Compatibility between ORTModule and DeepSpeed #108

JingyaHuang · 2022-05-04T16:37:10Z

Hi folks,

I am recently working on validating distributed training features while using ORTModule, here are some incompatibilities that I found during some tests:

[With DeepSpeed]

ZeRO Stage 1 and 2 work well
ZeRO Stage 3 ❌

Warnings:

/usr/local/lib/python3.8/dist-packages/onnxruntime/training/ortmodule/_io.py:558: 
UserWarning: This model cannot be deep copied (or pickled), which is a required step for stateful models to be properly exported to ONNX. Compute will continue,  but  unexpected results may occur!  
warnings.warn("This model cannot be deep copied (or pickled)

BF16 ❌

Error Message:

RuntimeError: /onnxruntime_src/orttraining/orttraining/python/orttraining_pybind_state.cc:752
onnxruntime::python::addObjectMethodsForTraining(pybind11::module&, onnxruntime::python::ExecutionProviderRegistrationFn)::<lambda(onnxruntime::training::OrtModuleGraphBuilder*, 
const pybind11::bytes&, const onnxruntime::training::OrtModuleGraphBuilderConfiguration&)> 
[ONNXRuntimeError] : 10 : INVALID_GRAPH : This is an invalid model. Type Error: Type 'tensor(bfloat16)' of input parameter
(_original_module.distilbert.embeddings.word_embeddings.weight) of operator (ATen) in node (ATen_17) is invalid

[With Fairscale]

Can only shard optimizer state

Environment

OS: Ubuntu 20.04
CUDA/cuDNN version: 11.3/8
onnxruntime-training: 1.11.1+cu113
torch: 1.11.0+cu113
torch-ort: 1.11.1
Python version:3.8
GPU: A100

I would like to confirm with you folks if these behaviors are intended? And concerning the compatibility with DeepSpeed stage 3 and BF16, would it be possible to have some insights on if it would be supported in the future?

Thanks a lot!

The text was updated successfully, but these errors were encountered:

baijumeswani · 2022-05-10T17:18:19Z

Hi @JingyaHuang .

Warnings:

/usr/local/lib/python3.8/dist-packages/onnxruntime/training/ortmodule/_io.py:558: 
UserWarning: This model cannot be deep copied (or pickled), which is a required step for stateful models to be properly exported to ONNX. Compute will continue,  but  unexpected results may occur!  
warnings.warn("This model cannot be deep copied (or pickled)

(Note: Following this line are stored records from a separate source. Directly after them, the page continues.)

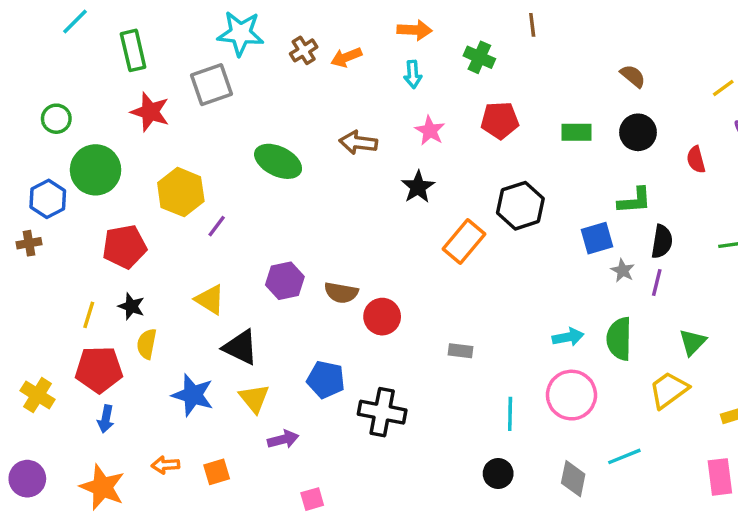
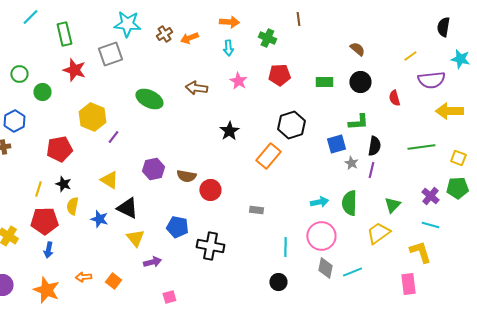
green circle: (96, 170) -> (42, 92), moved, size x0.6
black star: (418, 187) -> (229, 131), moved
orange rectangle: (464, 242) -> (268, 156), moved
blue star: (193, 395) -> (99, 219), moved, size x0.7
orange square: (217, 472) -> (113, 281), turned -35
gray diamond: (573, 479) -> (325, 268), moved

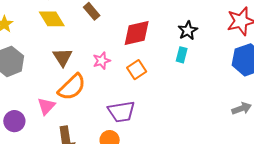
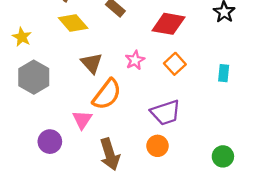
red diamond: (137, 33) -> (169, 24), turned 32
cyan rectangle: (182, 55) -> (224, 73), moved

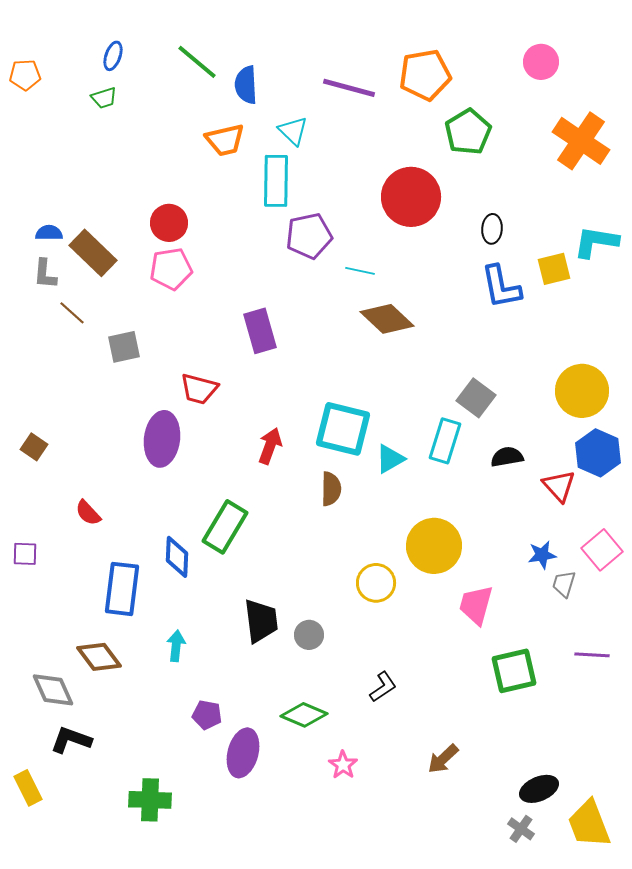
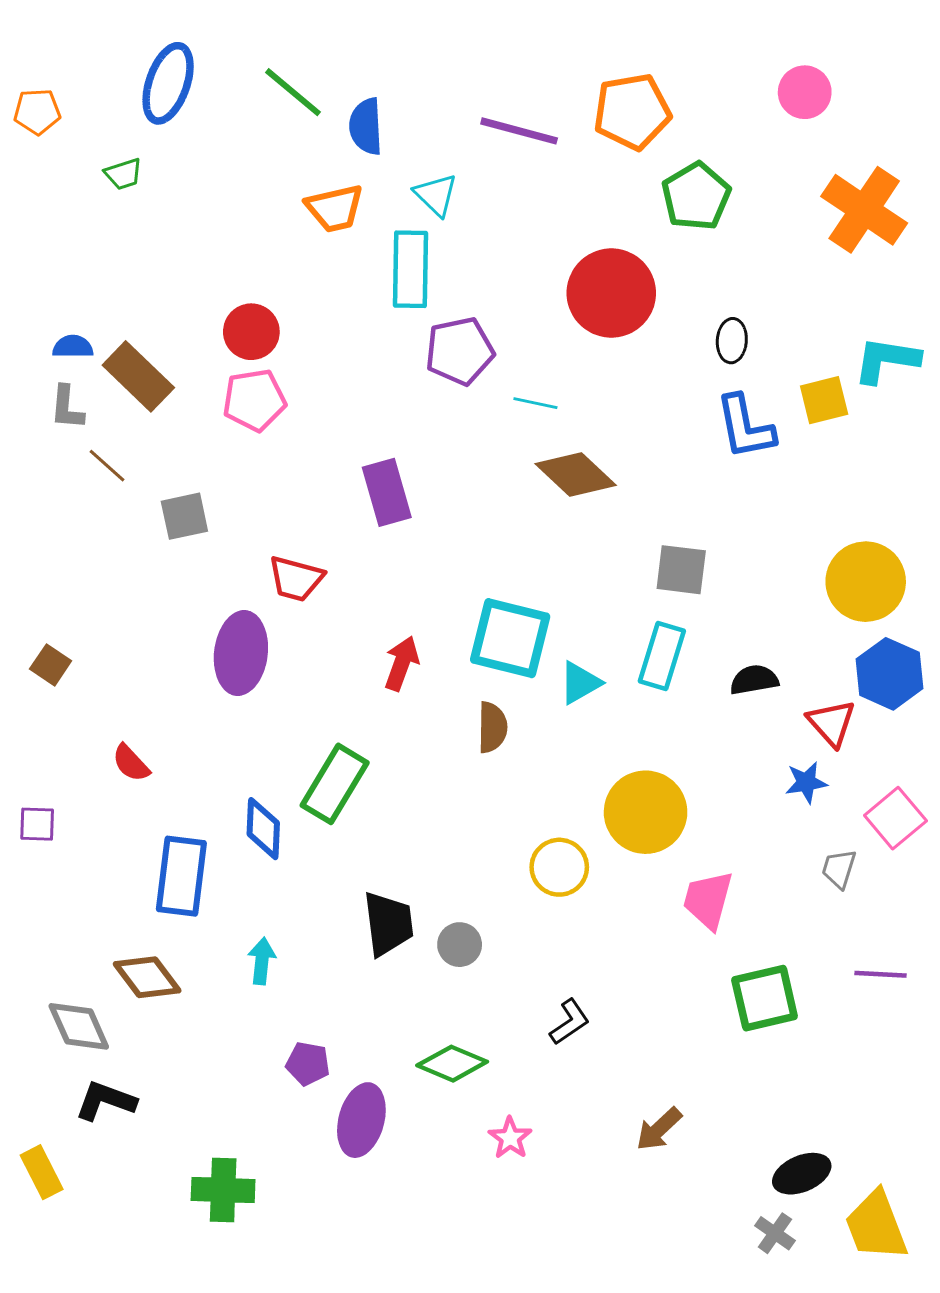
blue ellipse: (113, 56) -> (168, 83), size x1.8
green trapezoid: (104, 98) -> (123, 174), moved
gray square: (476, 398) -> (681, 570), moved, turned -30
blue star: (542, 555) -> (806, 782), moved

ORTModule runs the pytorch model first before exporting the model to onnx. Because of this requirement, it tries to make a deepcopy of the original model and execute that (so as not to disturb the states in the original model while the export happens). But because this model is not deepcopyable, we need to issue the warning indicating that the model being exported might have some state change due to a single model execution before it is exported.
In most cases, this should be a non-issue. If you encounter a problem, please reach out to us.

Error Message:

RuntimeError: /onnxruntime_src/orttraining/orttraining/python/orttraining_pybind_state.cc:752
onnxruntime::python::addObjectMethodsForTraining(pybind11::module&, onnxruntime::python::ExecutionProviderRegistrationFn)::<lambda(onnxruntime::training::OrtModuleGraphBuilder*, 
const pybind11::bytes&, const onnxruntime::training::OrtModuleGraphBuilderConfiguration&)> 
[ONNXRuntimeError] : 10 : INVALID_GRAPH : This is an invalid model. Type Error: Type 'tensor(bfloat16)' of input parameter
(_original_module.distilbert.embeddings.word_embeddings.weight) of operator (ATen) in node (ATen_17) is invalid

Looking at the source code, it seems we have not added support for bfloat16 for executing an Aten op yet. I believe that we have plans on adding that soon. Let me circle back on this and provide more details.

Thanks for opening this issue.

baijumeswani · 2022-05-10T17:20:13Z

@iK1D for reference.

baijumeswani · 2022-05-11T06:34:10Z

After syncing internally, I can confirm that we will create a work item to add support for bfloat16 for Aten op execution and plan to have it completed in the near future. I'll leave this issue open and will update it as and when we initiate/complete the work.

JingyaHuang · 2022-05-11T08:43:39Z

Hi @baijumeswani ,
Thanks for the clarity, we will also keep tracking it from our side!

baijumeswani · 2022-05-20T21:23:13Z

This has been addressed in the pull request microsoft/onnxruntime#11546. Please try out the nightly onnxruntime-training to evaluate if the fix works for you.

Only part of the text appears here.